AdExchanger caught up with Browning at the 2014 Open Mobile Summit in San Francisco.
HEIDI BROWNING: It’s about personalization. Each moment matters and each moment represents a trigger for engagement with our product. Every time you thumb up or thumb down a song to create a station, you become a more loyal listener.
We’ve been working on personalization for a decade, starting with our Genome Project [which enables tailored content discovery]. To do it well is terrifically difficult. It’s a combination of technology, human creation and participation to bring it to life. That’s the thing that continues to set us apart from other entrants into the space. We’ve had a head start.
How could a brand take advantage of user engagement on Pandora?
Let’s say two people start by liking the same band. From there, every time they engage separately and thumb up different music, all of that engagement will ultimately create a completely different set of taste-based preferences. The longer you listen, the more personalized the experience becomes and the more we know.
The concept of connecting consumers around key passion points isn’t new, but it’s a very effective marketing and advertising tool. Pandora is a personalized service and most users engage with it on their most personal of devices. The relationship between Pandora and consumers is very positive, and brands that participate in that conversation benefit from the halo effect.
What ad products do you have?
We’re focused on several products, both of which are in beta right now, that are designed to encourage consumers to spend time with a brand, and listeners get something in exchange.
One is Sponsored Listening, which is essentially about capturing a consumer’s attention. If listeners engage with an ad unit in some way, by watching a video, for example, they can unlock an hour of ad-free listening brought to them by the brand. Sony PlayStation is a beta partner on this.
The other is Promoted Stations, our native product that lives within a listener’s playlist or station list. You can think about it like a promoted tweet. The branded station is surfaced to the top of the station list to encourage listeners to engage with the music and the brand. Toyota and Bacardi are both big beta partners on that right now. They’ve created relevant video content centered on music, artists and their journeys and they’re using Promoted Stations to help build an audience around it.
What if someone isn’t looking at the screen while a sponsored video is playing?

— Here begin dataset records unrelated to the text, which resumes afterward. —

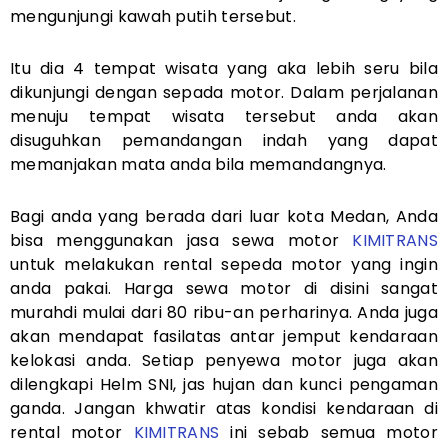
mengunjungi kawah putih tersebut.
Itu dia 4 tempat wisata yang aka lebih seru bila
dikunjungi dengan sepada motor. Dalam perjalanan
menuju tempat wisata tersebut anda akan
disuguhkan pemandangan indah yang dapat
memanjakan mata anda bila memandangnya.
Bagi anda yang berada dari luar kota Medan, Anda
bisa menggunakan jasa sewa motor
KI
MITRANS
untuk melakukan rental sepeda motor yang ingin
anda pakai. Harga sewa motor di disini sangat
murahdi mulai dari 80 ribu-an perharinya. Anda juga
akan mendapat fasilatas antar jemput kendaraan
kelokasi anda. Setiap penyewa motor juga akan
dilengkapi Helm SNI, jas hujan dan kunci pengaman
ganda. Jangan khwatir atas kondisi kendaraan di
rental motor
KIMITRANS
ini sebab semua motor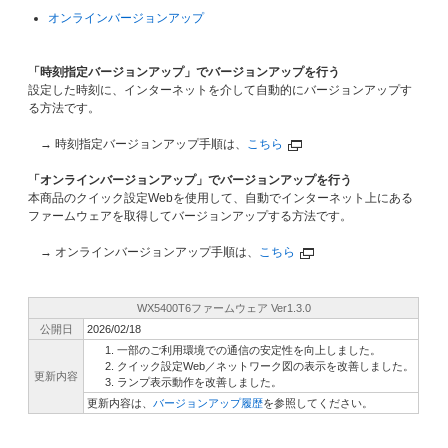
オンラインバージョンアップ
「時刻指定バージョンアップ」でバージョンアップを行う
設定した時刻に、インターネットを介して自動的にバージョンアップす
る方法です。
→ 時刻指定バージョンアップ手順は、
こちら
「オンラインバージョンアップ」でバージョンアップを行う
本商品のクイック設定Webを使用して、自動でインターネット上にある
ファームウェアを取得してバージョンアップする方法です。
→ オンラインバージョンアップ手順は、
こちら
WX5400T6ファームウェア Ver1.3.0
公開日
2026/02/18
一部のご利用環境での通信の安定性を向上しました。
クイック設定Web／ネットワーク図の表示を改善しました。
更新内容
ランプ表示動作を改善しました。
更新内容は、
バージョンアップ履歴
を参照してください。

That’s part of what makes Pandora different. Our ads are only shown when we know someone is looking at the screen. If the Pandora app is running in the background, we wouldn’t run the ad then.
What about audio ads?
Audio is one of the topmost effective products we have because you don’t have to be looking at the screen for it to be effective, and it’s very native. We differentiate ourselves from the traditional audio world by guaranteeing delivery, as opposed to the radio world, which is focused on estimated delivery.

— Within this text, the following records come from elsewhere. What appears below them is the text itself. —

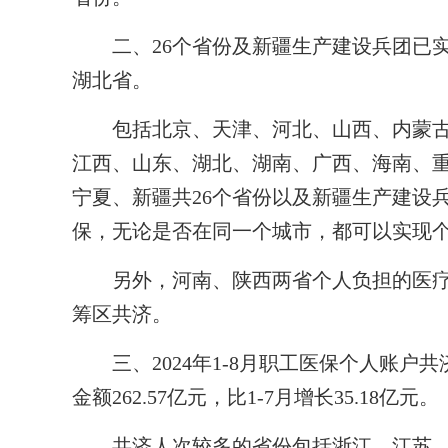
二、26个省份及新疆生产建设兵团已
湖北省。
包括北京、天津、河北、山西、内蒙古
江西、山东、湖北、湖南、广西、海南、
宁夏、新疆共26个省份以及新疆生产建设
保，无论是否在同一个城市，都可以实现
另外，河南、陕西两省个人负担的医疗
筹区共济。
三、2024年1-8月职工医保个人账户共济
金额262.57亿元，比1-7月增长35.18亿元。
共济人次较多的省份包括浙江、江苏、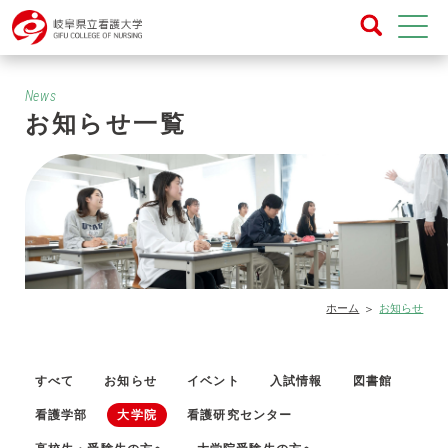
News
お知らせ一覧
ホーム
お知らせ
すべて
お知らせ
イベント
入試情報
図書館
看護学部
大学院
看護研究センター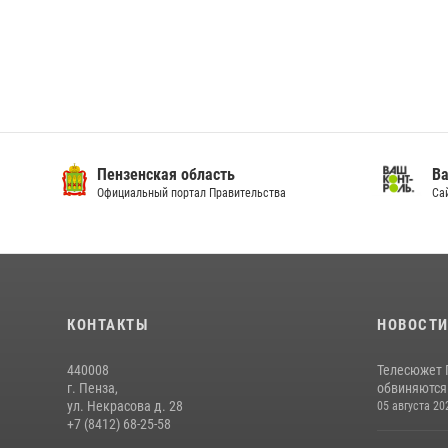
Пензенская область
Ва
Официальный портал Правительства
Сай
КОНТАКТЫ
НОВОСТ
440008
Телесюжет 
г. Пенза,
обвиняются
ул. Некрасова д. 28
05 августа 20
+7 (8412) 68-25-58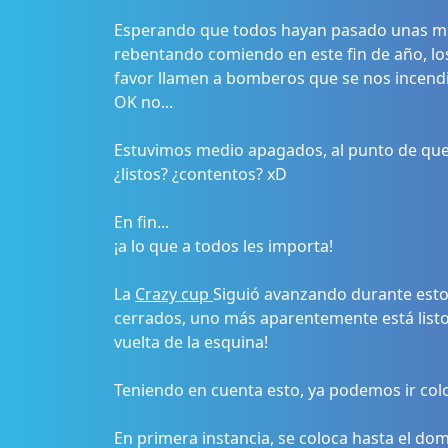
Esperando que todos hayan pasado unas muy
rebentando comiendo en este fin de año, l
favor llamen a bomberos que se nos incendia e
OK no...
Estuvimos medio apagados, al punto de que ni 
¿listos? ¿contentos? xD
En fin...
¡a lo que a todos les importa!
La
Crazy cup
Siguió avanzando durante esto
cerrados, uno más aparentemente está listo, 
vuelta de la esquina!
Teniendo en cuenta esto, ya podemos ir colo
En primera instancia, se coloca hasta el dom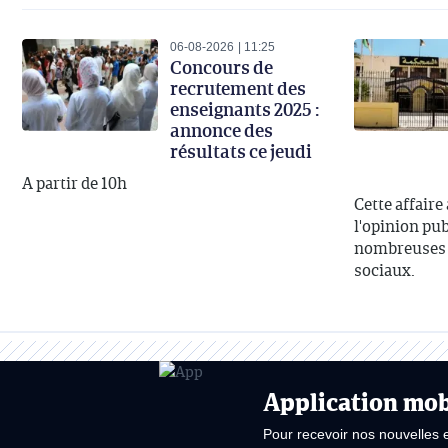
06-08-2026
11:25
Concours de
recrutement des
enseignants 2025 :
annonce des
résultats ce jeudi
A partir de 10h
Cette affaire
l'opinion publ
nombreuses d
sociaux.
Application mob
Pour recevoir nos nouvelles 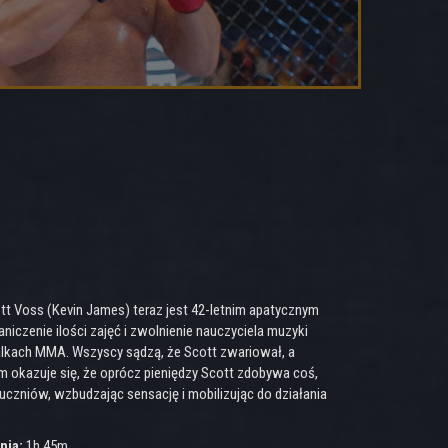
ott Voss (Kevin James) teraz jest 42-letnim apatycznym
czenie ilości zajęć i zwolnienie nauczyciela muzyki
walkach MMA. Wszyscy sądzą, że Scott zwariował, a
em okazuje się, że oprócz pieniędzy Scott zdobywa coś,
 uczniów, wzbudzając sensację i mobilizując do działania
nia:
1h 45m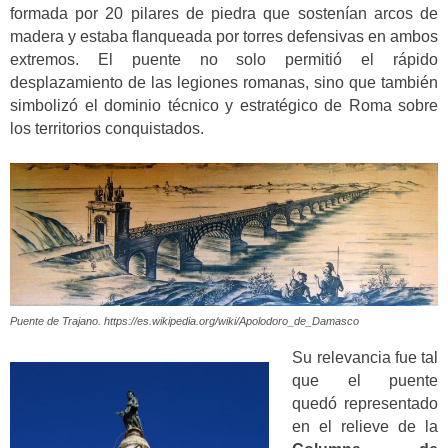
formada por 20 pilares de piedra que sostenían arcos de
madera y estaba flanqueada por torres defensivas en ambos
extremos. El puente no solo permitió el rápido
desplazamiento de las legiones romanas, sino que también
simbolizó el dominio técnico y estratégico de Roma sobre
los territorios conquistados.
Puente de Trajano. https://es.wikipedia.org/wiki/Apolodoro_de_Damasco
Su relevancia fue tal
que el puente
quedó representado
en el relieve de la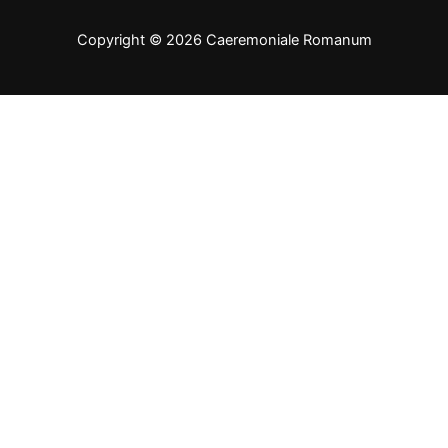
Copyright © 2026 Caeremoniale Romanum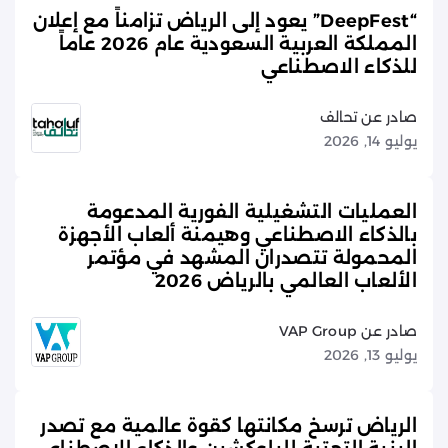
“DeepFest” يعود إلى الرياض تزامناً مع إعلان
المملكة العربية السعودية عام 2026 عاماً
للذكاء الاصطناعي
صادر عن تحالف
يوليو 14, 2026
العمليات التشغيلية الفورية المدعومة
بالذكاء الاصطناعي وهيمنة ألعاب الأجهزة
المحمولة تتصدران المشهد في مؤتمر
الألعاب العالمي بالرياض 2026
صادر عن VAP Group
يوليو 13, 2026
الرياض ترسخ مكانتها كقوة عالمية مع تصدر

When will Sponsored Listening and Promoted Stations be generally available?
Everything in mobile is infinitely more difficult, but I can say 2015, for sure.
Would Pandora ever consider creating its own engagement metric?

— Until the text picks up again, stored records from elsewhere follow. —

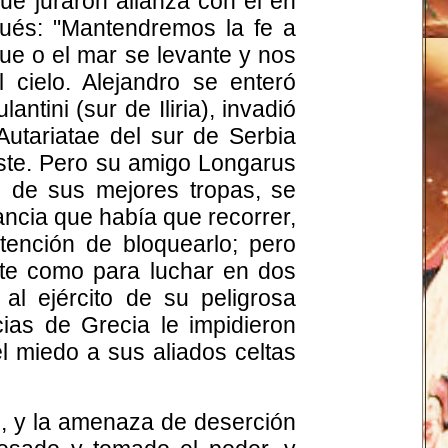
ue juraron alianza con él en
ués: "Mantendremos la fe a
gue o el mar se levante y nos
 cielo. Alejandro se enteró
ntini (sur de Iliria), invadió
Autariatae del sur de Serbia
oeste. Pero su amigo Longarus
s de sus mejores tropas, se
ancia que había que recorrer,
ntención de bloquearlo; pero
erte como para luchar en dos
al ejército de su peligrosa
cias de Grecia le impidieron
el miedo a sus aliados celtas
o, y la amenaza de deserción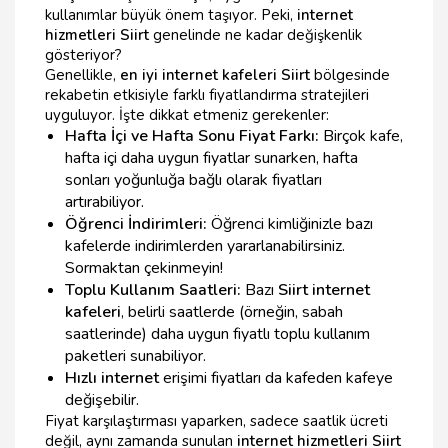
kullanımlar büyük önem taşıyor. Peki,
internet
hizmetleri Siirt
genelinde ne kadar değişkenlik
gösteriyor?
Genellikle,
en iyi internet kafeleri Siirt
bölgesinde
rekabetin etkisiyle farklı fiyatlandırma stratejileri
uyguluyor. İşte dikkat etmeniz gerekenler:
Hafta İçi ve Hafta Sonu Fiyat Farkı:
Birçok kafe,
hafta içi daha uygun fiyatlar sunarken, hafta
sonları yoğunluğa bağlı olarak fiyatları
artırabiliyor.
Öğrenci İndirimleri:
Öğrenci kimliğinizle bazı
kafelerde indirimlerden yararlanabilirsiniz.
Sormaktan çekinmeyin!
Toplu Kullanım Saatleri:
Bazı
Siirt internet
kafeleri
, belirli saatlerde (örneğin, sabah
saatlerinde) daha uygun fiyatlı toplu kullanım
paketleri sunabiliyor.
Hızlı internet
erişimi fiyatları da kafeden kafeye
değişebilir.
Fiyat karşılaştırması yaparken, sadece saatlik ücreti
değil, aynı zamanda sunulan
internet hizmetleri Siirt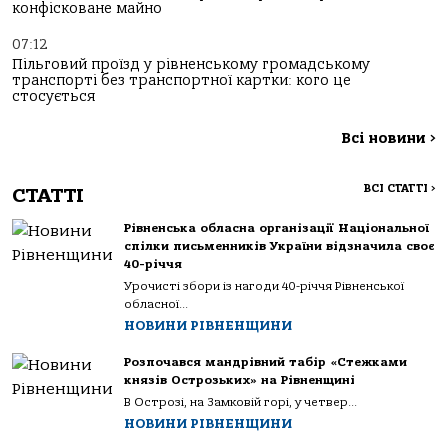
конфісковане майно
07:12
Пільговий проїзд у рівненському громадському
транспорті без транспортної картки: кого це
стосується
Всі новини
>
ВСІ СТАТТІ
>
СТАТТІ
Рівненська обласна організації Національної
спілки письменників України відзначила своє
40-річчя
Урочисті збори із нагоди 40-річчя Рівненської
обласної...
НОВИНИ РІВНЕНЩИНИ
Розпочався мандрівний табір «Стежками
князів Острозьких» на Рівненщині
В Острозі, на Замковій горі, у четвер...
НОВИНИ РІВНЕНЩИНИ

It’s tough to create your own metric because you can’t get mass adoption from everyone in the ecosystem. But I would certainly advocate for a different metric that could be globally adopted with a focus on the value of time spent with a brand. That could be measured within the ad experience itself or correlated with traditional brand lift, in-store traffic or offline sales. That’s the next frontier. As a media owner, we can provide you with a highly engaged audience. We have the experience and engagement to drive value, but our marketing partners tell us what they need.
The industry is getting away from impressions and we all need to move to a place where we’re targeting humans, not opportunities. Measurement should be about seeing if people are engaging, listening, interacting with advertising. That’s the next shift we’ll see, and the journey to get there is all about viewability and audience verification.
What kind of metrics do you provide today?
Some products have more detailed reporting behind them than others, but take a branded station, for example. You can see the number of people who added it, the reach, the amount of time spent listening, geographical and demographic details, where in the country they are, what other types of music they listen to, the frequency of their return visits, the average time spent listening to the station and the overall time spent listening to Pandora.
There is a lot of rich information that can help marketers build their audience and give them insights on what kind of content to deliver.
You have a lot of first-party data. Do you layer on any third-party data?
We work with a third-party ad server and we develop the majority of ours ads internally, but the data we use for targeting is all our own internal data. We leverage what we have and we use it for smart targeting.